Dataset records: Begin

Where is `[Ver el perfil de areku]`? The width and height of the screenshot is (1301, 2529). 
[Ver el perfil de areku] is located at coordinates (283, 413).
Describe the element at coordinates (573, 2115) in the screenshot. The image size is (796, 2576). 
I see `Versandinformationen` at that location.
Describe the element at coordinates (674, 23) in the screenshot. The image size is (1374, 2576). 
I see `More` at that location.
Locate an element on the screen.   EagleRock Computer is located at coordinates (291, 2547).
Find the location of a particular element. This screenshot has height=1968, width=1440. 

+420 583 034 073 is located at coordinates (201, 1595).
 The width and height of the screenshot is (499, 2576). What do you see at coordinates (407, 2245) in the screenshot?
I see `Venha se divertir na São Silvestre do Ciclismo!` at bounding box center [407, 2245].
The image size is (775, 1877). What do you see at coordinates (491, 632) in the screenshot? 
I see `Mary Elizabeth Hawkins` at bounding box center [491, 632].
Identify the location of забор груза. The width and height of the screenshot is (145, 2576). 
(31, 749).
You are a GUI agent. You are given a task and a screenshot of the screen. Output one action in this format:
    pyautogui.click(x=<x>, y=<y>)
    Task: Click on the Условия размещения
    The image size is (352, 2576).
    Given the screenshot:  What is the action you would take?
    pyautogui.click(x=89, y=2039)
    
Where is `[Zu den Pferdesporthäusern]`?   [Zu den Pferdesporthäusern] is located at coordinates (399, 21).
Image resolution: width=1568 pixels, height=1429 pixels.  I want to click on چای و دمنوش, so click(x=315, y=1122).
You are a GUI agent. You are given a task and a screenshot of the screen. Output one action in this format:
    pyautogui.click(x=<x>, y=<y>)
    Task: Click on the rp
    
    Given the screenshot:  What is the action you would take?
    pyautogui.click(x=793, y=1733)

Dataset records: End

▶ [Problem requirements] The entire listing above should be returned exactly as written.

▶ [Result for this task]
Where is `[Ver el perfil de areku]`? The width and height of the screenshot is (1301, 2529). 
[Ver el perfil de areku] is located at coordinates (283, 413).
Describe the element at coordinates (573, 2115) in the screenshot. The image size is (796, 2576). 
I see `Versandinformationen` at that location.
Describe the element at coordinates (674, 23) in the screenshot. The image size is (1374, 2576). 
I see `More` at that location.
Locate an element on the screen.   EagleRock Computer is located at coordinates (291, 2547).
Find the location of a particular element. This screenshot has height=1968, width=1440. 

+420 583 034 073 is located at coordinates (201, 1595).
 The width and height of the screenshot is (499, 2576). What do you see at coordinates (407, 2245) in the screenshot?
I see `Venha se divertir na São Silvestre do Ciclismo!` at bounding box center [407, 2245].
The image size is (775, 1877). What do you see at coordinates (491, 632) in the screenshot? 
I see `Mary Elizabeth Hawkins` at bounding box center [491, 632].
Identify the location of забор груза. The width and height of the screenshot is (145, 2576). 
(31, 749).
You are a GUI agent. You are given a task and a screenshot of the screen. Output one action in this format:
    pyautogui.click(x=<x>, y=<y>)
    Task: Click on the Условия размещения
    The image size is (352, 2576).
    Given the screenshot:  What is the action you would take?
    pyautogui.click(x=89, y=2039)
    
Where is `[Zu den Pferdesporthäusern]`?   [Zu den Pferdesporthäusern] is located at coordinates (399, 21).
Image resolution: width=1568 pixels, height=1429 pixels.  I want to click on چای و دمنوش, so click(x=315, y=1122).
You are a GUI agent. You are given a task and a screenshot of the screen. Output one action in this format:
    pyautogui.click(x=<x>, y=<y>)
    Task: Click on the rp
    
    Given the screenshot:  What is the action you would take?
    pyautogui.click(x=793, y=1733)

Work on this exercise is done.